- _Task_
Report how many lines of the records below include the word "Prajurit". Give nothing but the number.

(Extracted page text data)
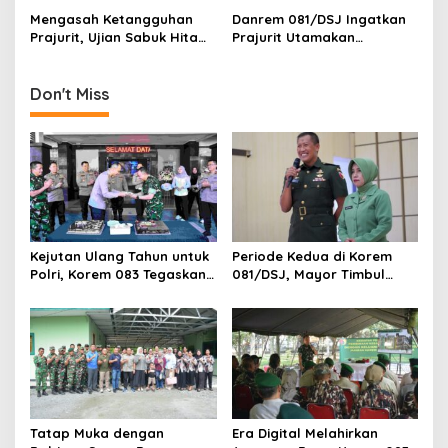
o
Prajurit
Mengasah Ketangguhan
Danrem 081/DSJ Ingatkan
n
Prajurit, Ujian Sabuk Hitam
Prajurit Utamakan
PSM Digelar di Korem
Keamanan Selama Cuti
051/Wijayakarta
Lebaran
Don't Miss
Kejutan Ulang Tahun untuk
Periode Kedua di Korem
Polri, Korem 083 Tegaskan
081/DSJ, Mayor Timbul
Sinergi Menjaga Kota
Resmi Jabat Kasilog
Malang
Tatap Muka dengan
Era Digital Melahirkan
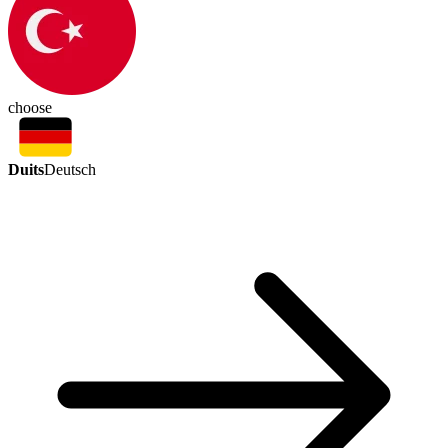
choose
Duits
Deutsch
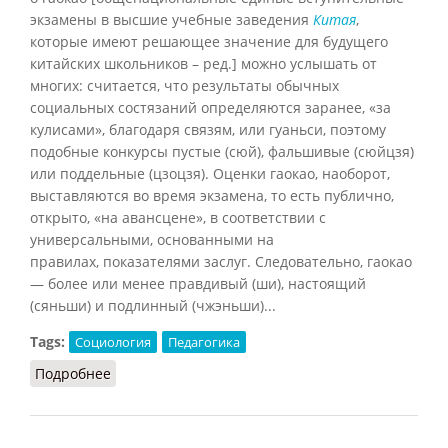
экзамены в высшие учебные заведения
Китая
,
которые имеют решающее значение для будущего
китайских школьников – ред.] можно услышать от
многих: считается, что результаты обычных
социальных состязаний определяются заранее, «за
кулисами», благодаря связям, или гуаньси, поэтому
подобные конкурсы пустые (сюй), фальшивые (сюйцзя)
или поддельные (цзоцзя). Оценки гаокао, наоборот,
выставляются во время экзамена, то есть публично,
открыто, «на авансцене», в соответствии с
универсальными, основанными на
правилах, показателями заслуг. Следовательно, гаокао
— более или менее правдивый (
ши
), настоящий
(сяньши) и подлинный (чжэньши)...
Tags:
Социология
Педагогика
Подробнее
о Миф меритократии (Хоулетт, 2023)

- _Response_
3